_DATA TO PROCESS_
----------------

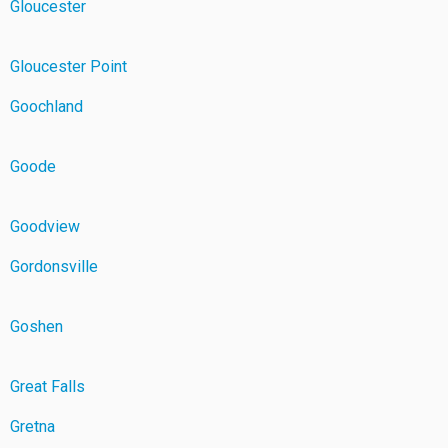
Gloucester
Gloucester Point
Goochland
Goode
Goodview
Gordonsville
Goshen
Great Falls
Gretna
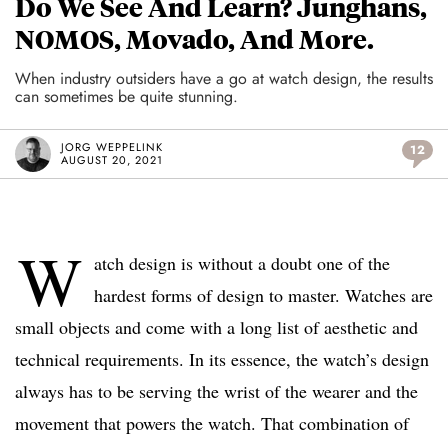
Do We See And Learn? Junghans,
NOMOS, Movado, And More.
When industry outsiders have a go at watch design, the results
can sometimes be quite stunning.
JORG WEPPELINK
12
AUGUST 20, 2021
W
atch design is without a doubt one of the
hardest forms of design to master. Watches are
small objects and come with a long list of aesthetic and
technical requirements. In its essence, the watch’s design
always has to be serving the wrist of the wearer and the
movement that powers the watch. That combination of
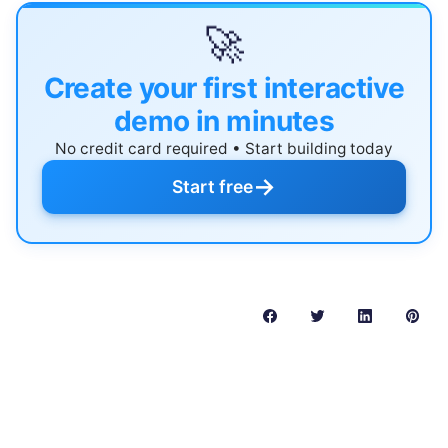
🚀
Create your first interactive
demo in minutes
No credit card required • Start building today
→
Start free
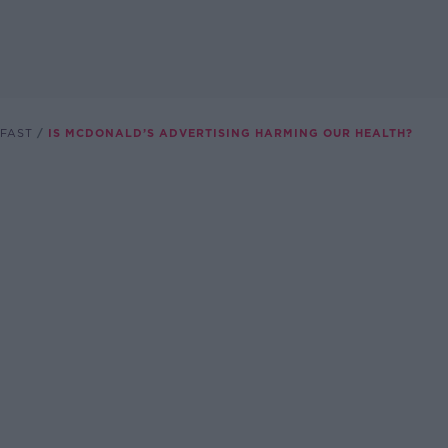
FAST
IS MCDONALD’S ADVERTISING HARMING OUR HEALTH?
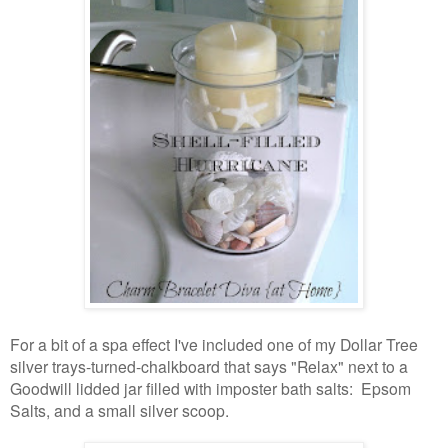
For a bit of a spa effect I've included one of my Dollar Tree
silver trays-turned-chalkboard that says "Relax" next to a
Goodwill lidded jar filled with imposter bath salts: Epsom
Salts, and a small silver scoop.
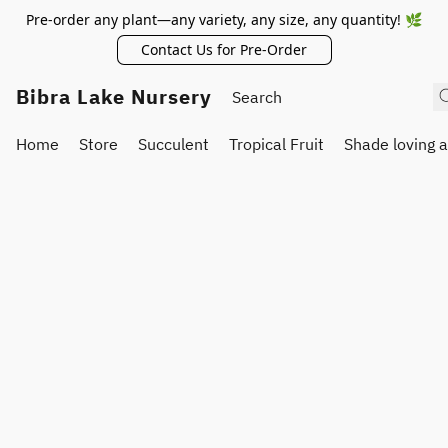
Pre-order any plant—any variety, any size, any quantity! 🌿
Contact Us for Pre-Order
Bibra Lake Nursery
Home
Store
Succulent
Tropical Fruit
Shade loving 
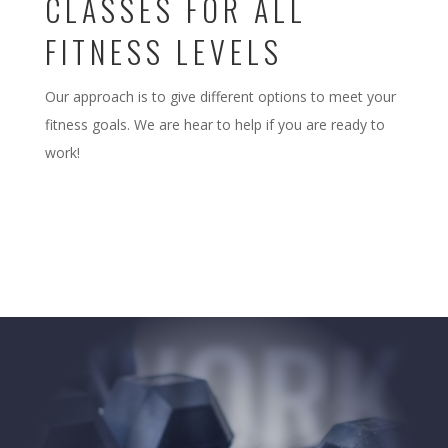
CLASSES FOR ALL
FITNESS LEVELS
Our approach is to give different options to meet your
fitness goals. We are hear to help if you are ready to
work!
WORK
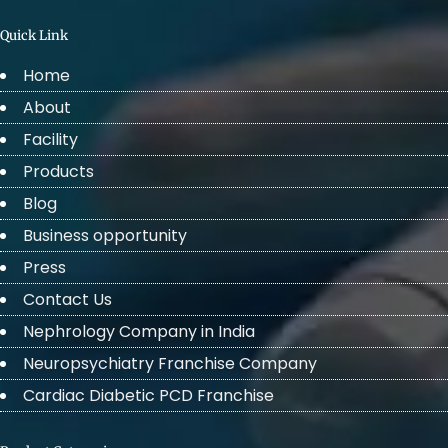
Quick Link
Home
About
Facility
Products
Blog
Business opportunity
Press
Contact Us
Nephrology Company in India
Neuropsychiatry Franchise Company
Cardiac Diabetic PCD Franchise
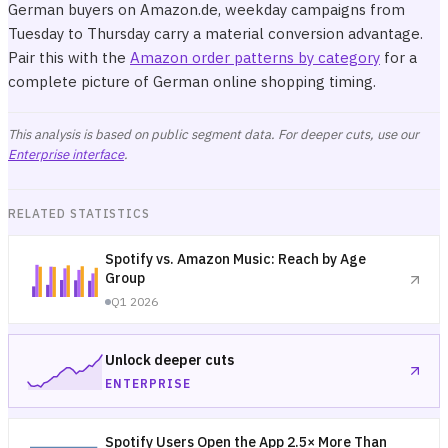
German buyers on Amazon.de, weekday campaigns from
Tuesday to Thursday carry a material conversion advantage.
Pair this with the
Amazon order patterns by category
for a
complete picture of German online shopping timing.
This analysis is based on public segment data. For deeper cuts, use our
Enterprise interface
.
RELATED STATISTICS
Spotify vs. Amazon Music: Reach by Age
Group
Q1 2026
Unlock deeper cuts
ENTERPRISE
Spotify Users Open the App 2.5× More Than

----------------

_HOW TO COMPLETE THIS TASK_
Take every record and copy it word for word, dropping the pictures.

_EXPECTED OUTPUT_
Gloucester
Gloucester Point
Goochland
Goode
Goodview
Gordonsville
Goshen
Great Falls
Gretna
Do We See And Learn? Junghans,
NOMOS, Movado, And More.
When industry outsiders have a go at watch design, the results
can sometimes be quite stunning.
JORG WEPPELINK
12
AUGUST 20, 2021
W
atch design is without a doubt one of the
hardest forms of design to master. Watches are
small objects and come with a long list of aesthetic and
technical requirements. In its essence, the watch’s design
always has to be serving the wrist of the wearer and the
movement that powers the watch. That combination of
🚀
Create your first interactive
demo in minutes
No credit card required • Start building today
→
Start free
FAST
IS MCDONALD’S ADVERTISING HARMING OUR HEALTH?
For a bit of a spa effect I've included one of my Dollar Tree
silver trays-turned-chalkboard that says "Relax" next to a
Goodwill lidded jar filled with imposter bath salts: Epsom
Salts, and a small silver scoop.
Pre-order any plant—any variety, any size, any quantity! 🌿
Contact Us for Pre-Order
Bibra Lake Nursery
Home
Store
Succulent
Tropical Fruit
Shade loving 
CLASSES FOR ALL
FITNESS LEVELS
Our approach is to give different options to meet your
fitness goals. We are hear to help if you are ready to
work!
WORK
Quick Link
Home
About
Facility
Products
Blog
Business opportunity
Press
Contact Us
Nephrology Company in India
Neuropsychiatry Franchise Company
Cardiac Diabetic PCD Franchise
German buyers on Amazon.de, weekday campaigns from
Tuesday to Thursday carry a material conversion advantage.
Pair this with the
Amazon order patterns by category
for a
complete picture of German online shopping timing.
This analysis is based on public segment data. For deeper cuts, use our
Enterprise interface
.
RELATED STATISTICS
Spotify vs. Amazon Music: Reach by Age
Group
Q1 2026
Unlock deeper cuts
ENTERPRISE
Spotify Users Open the App 2.5× More Than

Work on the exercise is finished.